KABUL- Partial Afghan election returns released on Saturday showed President Hamid Karzai extending his lead in last week's vote, but still falling short of the 50 percent needed to avoid a run-off.

Afghanistan has been on tenterhooks since the Aug 20 election, with official results coming out in slow drips, Karzai's camp claiming victory and his main rival, former foreign minister Abdullah Abdullah, alleging widespread fraud.

With results from about a third of polling stations tallied, Karzai leads Abdullah by 46.3 percent to 31.3 percent.

The latest results extend Karzai's lead substantially from earlier partial figures, but they still suggest he would face a run-off, which must be held if no candidate wins more than 50 percent, scheduled for early October.

Results have been coming in at different rates from different provinces, so it is difficult to guess at the final outcome.

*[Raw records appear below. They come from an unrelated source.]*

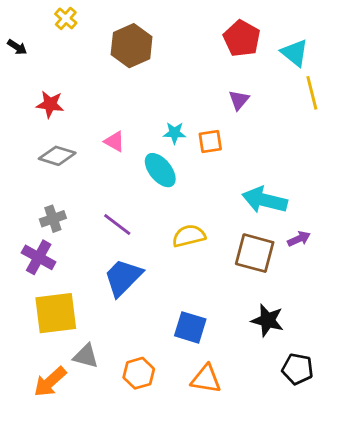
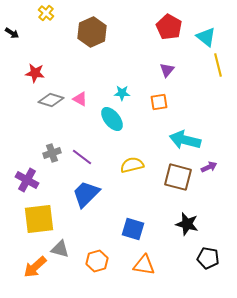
orange square: (210, 141) -> (159, 102), moved
gray diamond: (57, 156) -> (51, 100), moved
gray cross: (53, 219) -> (52, 153), moved

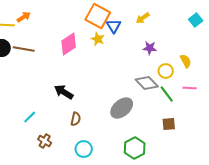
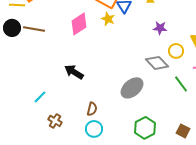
green line: (167, 94) -> (181, 84), moved
brown semicircle: (76, 119) -> (92, 109), moved
brown square: (169, 124) -> (183, 131), moved, turned 32

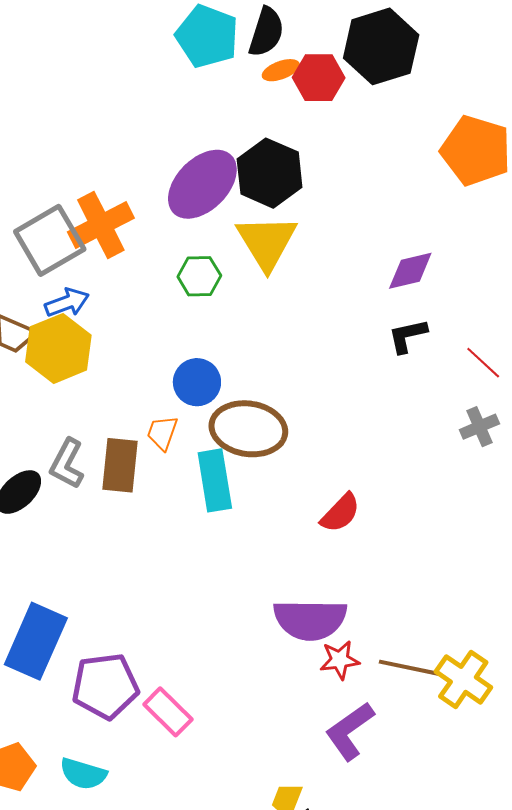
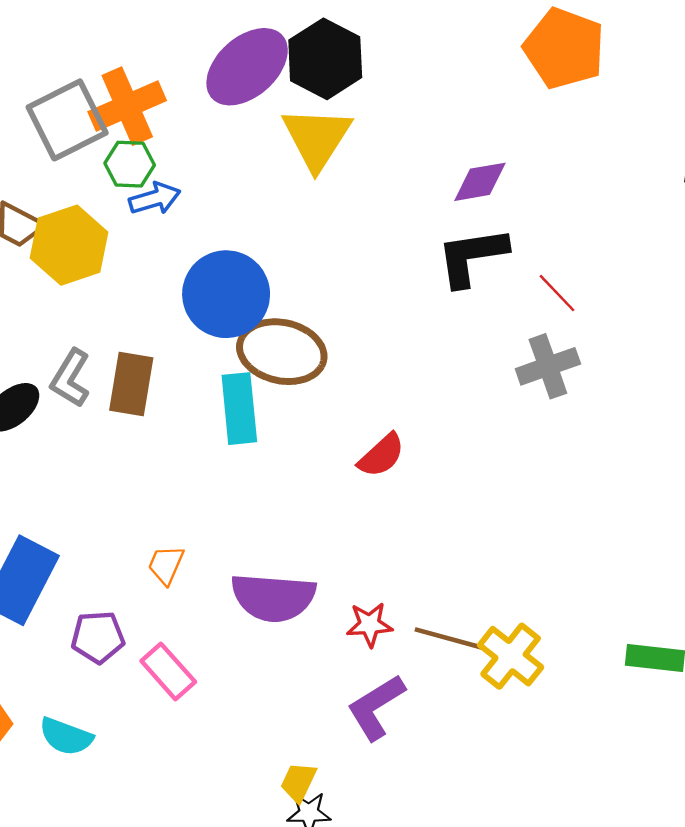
green hexagon: (199, 276) -> (130, 164), moved
blue arrow: (67, 303) -> (155, 198), moved
black L-shape: (408, 336) -> (472, 256), size x1.6
blue circle: (197, 382) -> (226, 294), size x1.6
gray cross: (479, 427) -> (548, 366), size x1.4
orange trapezoid: (162, 433) -> (166, 565), moved
purple semicircle: (310, 620) -> (273, 597), moved
purple pentagon: (105, 686) -> (98, 637), size x0.7

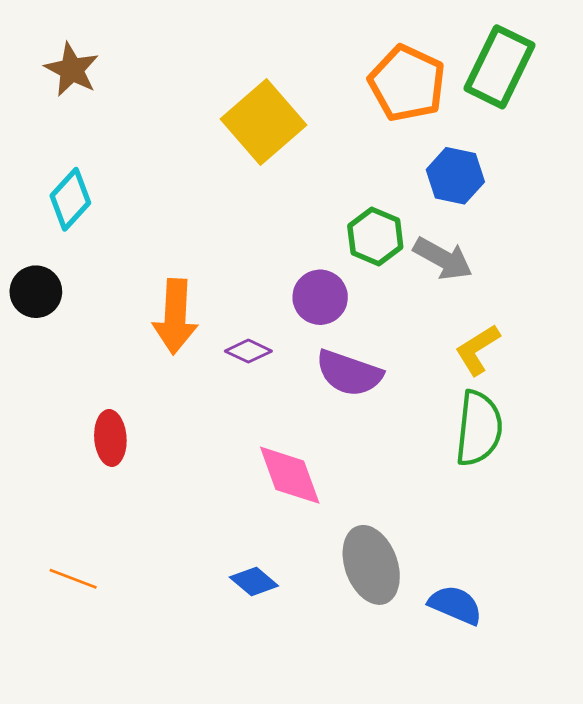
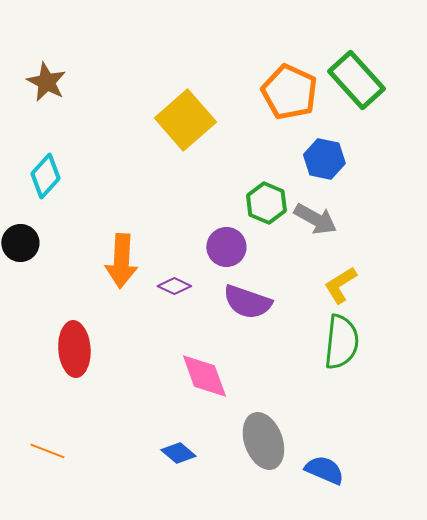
green rectangle: (499, 67) -> (356, 80), turned -68
red ellipse: (110, 438) -> (74, 349), size x1.4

Votes could also be thrown out by a complaints watchdog which says it is probing more than 2,000 accusations of fraud and abuse, including 270 serious enough to alter the outcome.

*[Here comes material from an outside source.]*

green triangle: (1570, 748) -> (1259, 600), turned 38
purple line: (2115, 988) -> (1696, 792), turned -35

Western diplomats have said it is still too close to say whether Karzai can avoid a second round.

Southern provinces, which largely support Karzai, have been late to report. They are also the areas where many of the fraud allegations have been concentrated, and where Taliban violence and threats were most successful in scaring away voters.

Officials have still not given any figure for overall turnout. With 35 percent of polling stations tallied, there were more than two million votes recorded, suggesting total turnout of around 6 million, although officials warn against extrapolating.

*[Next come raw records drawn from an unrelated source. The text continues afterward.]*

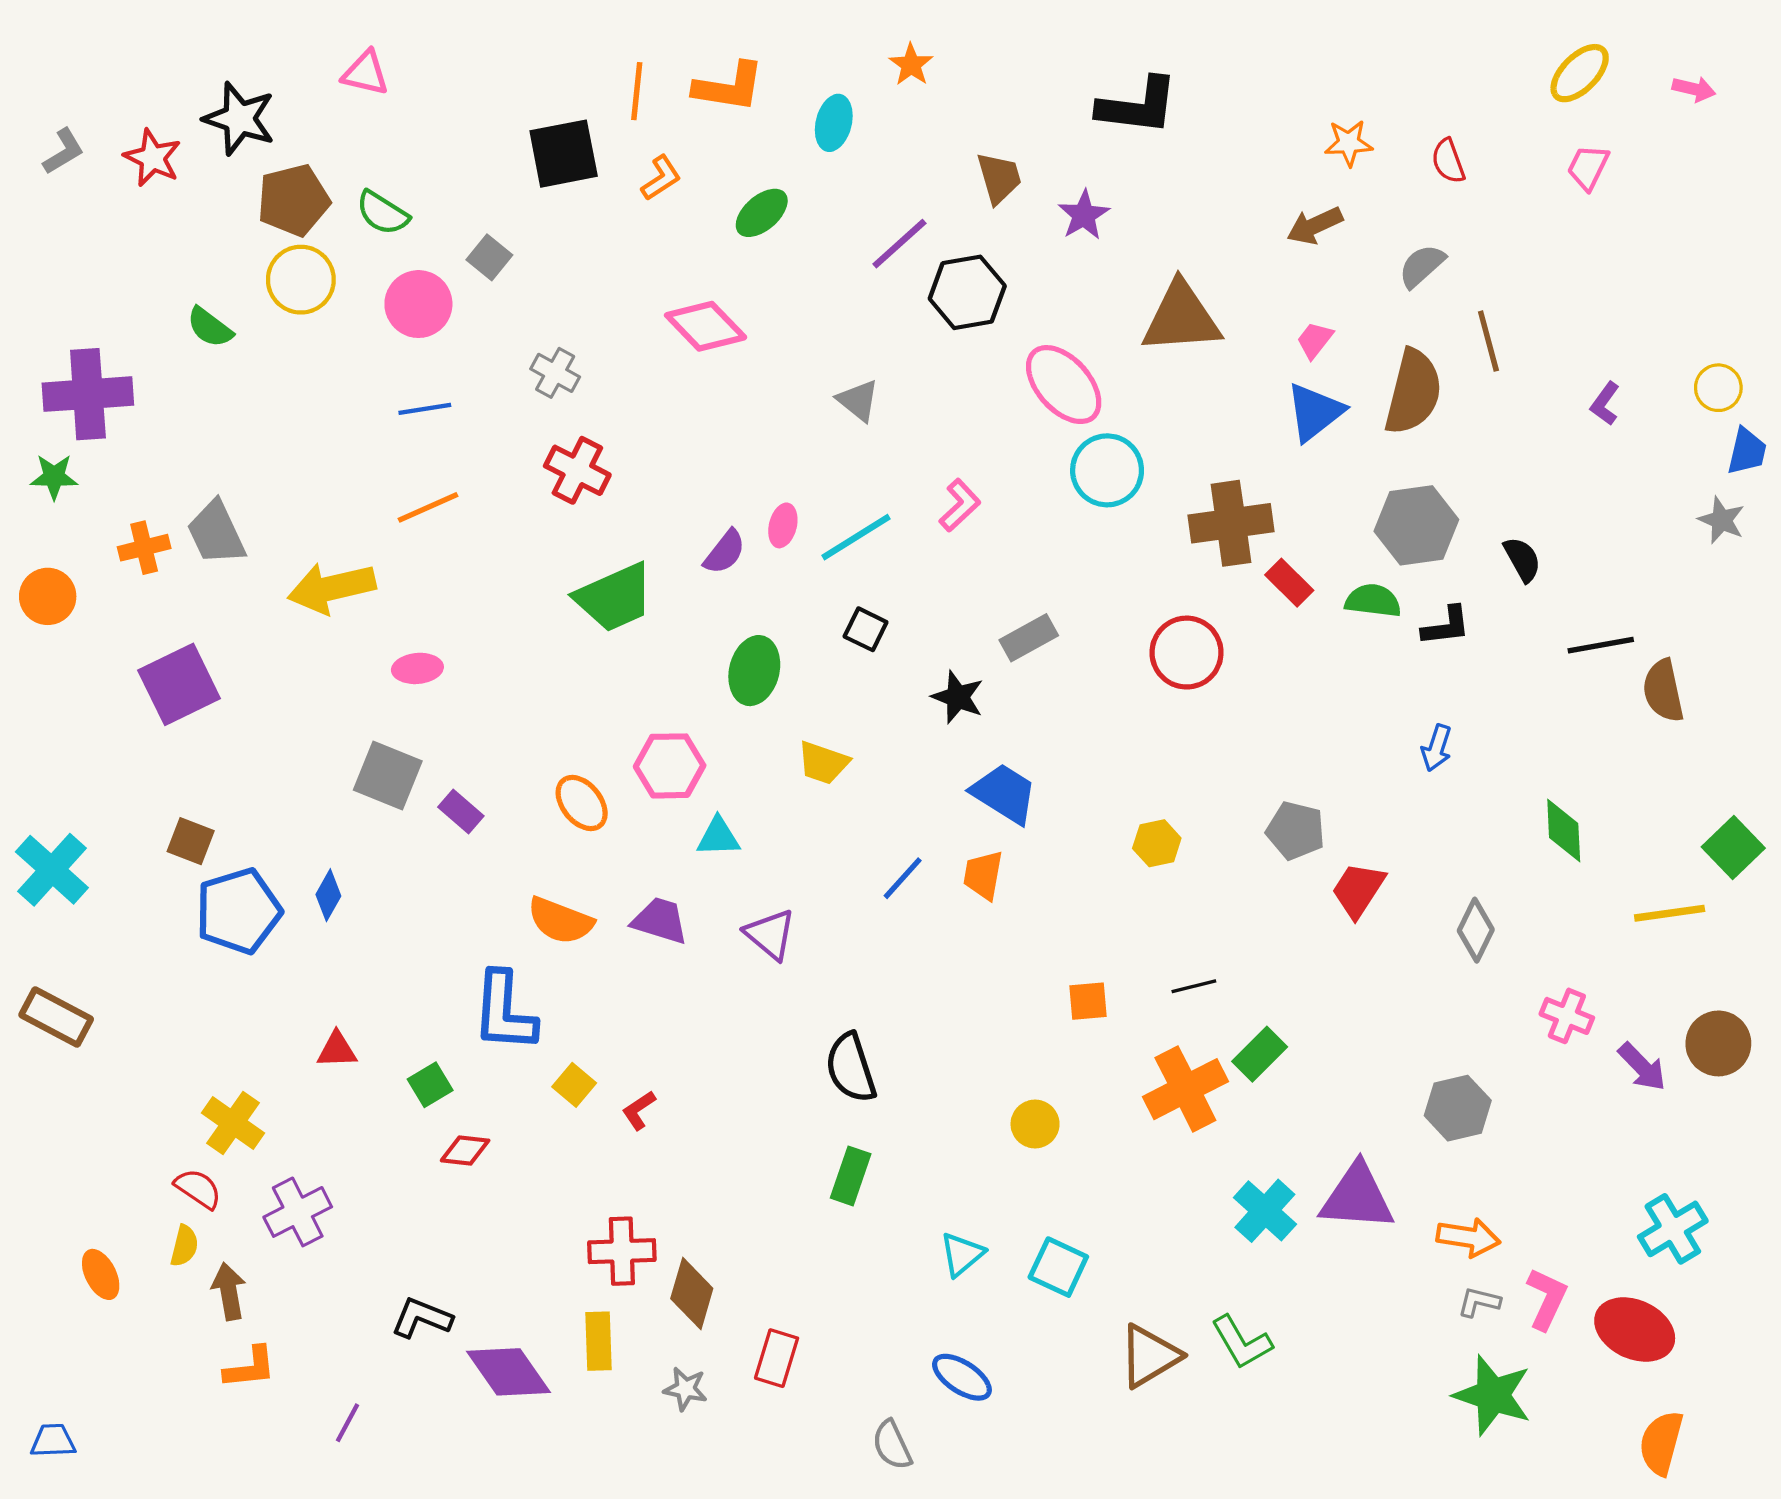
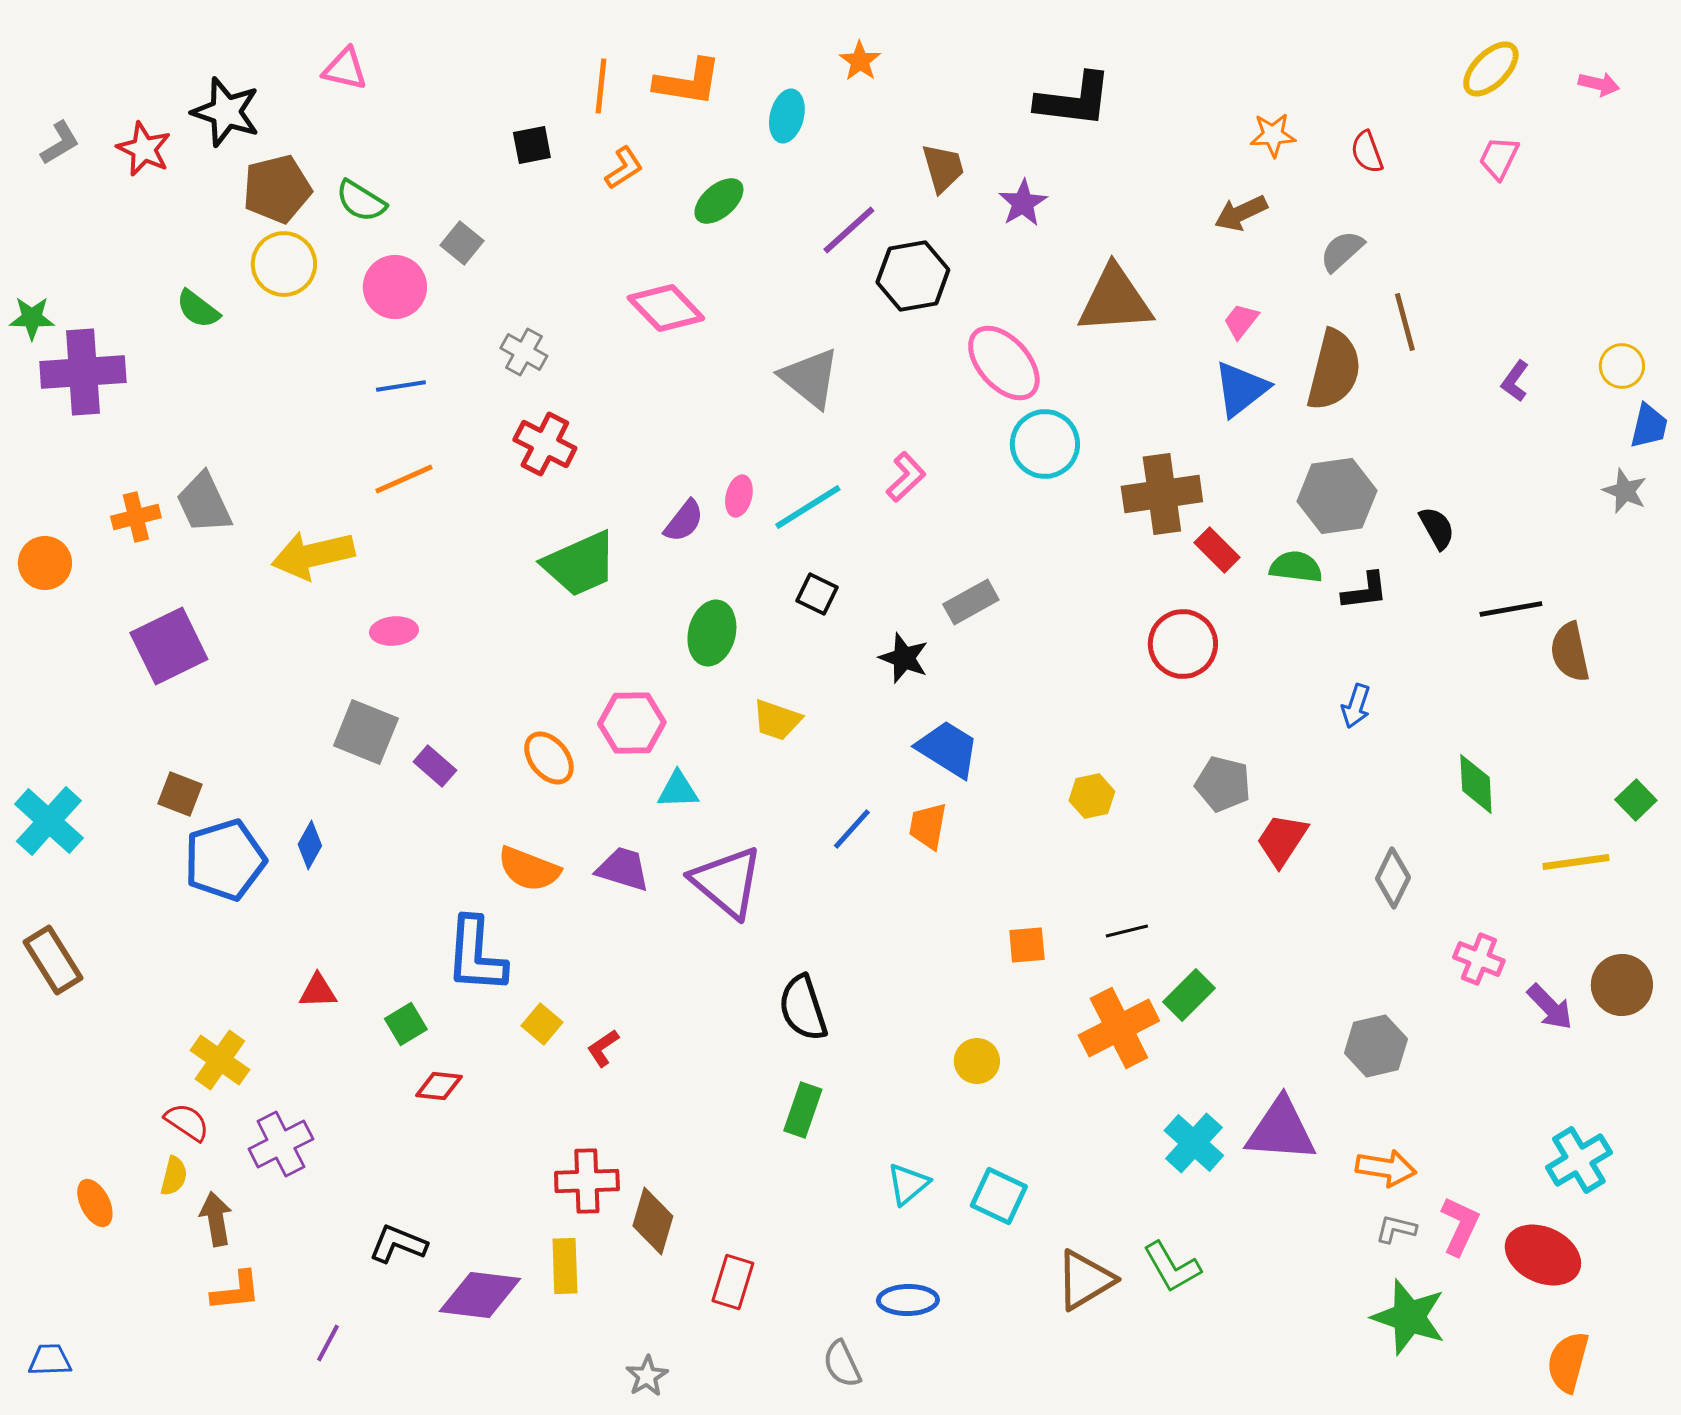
black square: (564, 154) -> (532, 145), size x0.6
gray triangle: (858, 400) -> (810, 378), size x1.5
green star: (54, 477) -> (32, 318), moved
red circle: (1187, 653) -> (1183, 644), moved
green square: (1733, 847) -> (1636, 800), size x0.7
purple triangle: (770, 934) -> (727, 882), size x1.5
brown rectangle: (56, 1017) -> (53, 960), turned 30
purple diamond: (509, 1372) -> (480, 1295), turned -48
blue ellipse: (962, 1377) -> (908, 1300), turned -34
gray star: (685, 1389) -> (647, 1376), moved, turned 30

The turnout appears disappointing in a country of about 30 million people, with an estimated 15 million eligible voters.

TEST FOR OBAMA

Taliban militants had vowed to disrupt the election and fired scores of rockets at towns and cities on polling day. The attacks failed to prevent the election from taking place, prompting Western officials to describe the election as a success.

Those assessments have since grown more circumspect, with reports of very low turn-out in some violent southern provinces and mounting allegations of fraud.

The election is also a test for the strategy of President Barack Obama, who has rushed thousands of extra troops to Afghanistan in a bid to reverse Taliban gains. There are now more than 100,000 Western troops in Afghanistan, including 63,000 Americans, about half of whom arrived this year.

The commander of U.S. and NATO forces, General Stanley McChrystal, is finalizing a review and may ask for still more.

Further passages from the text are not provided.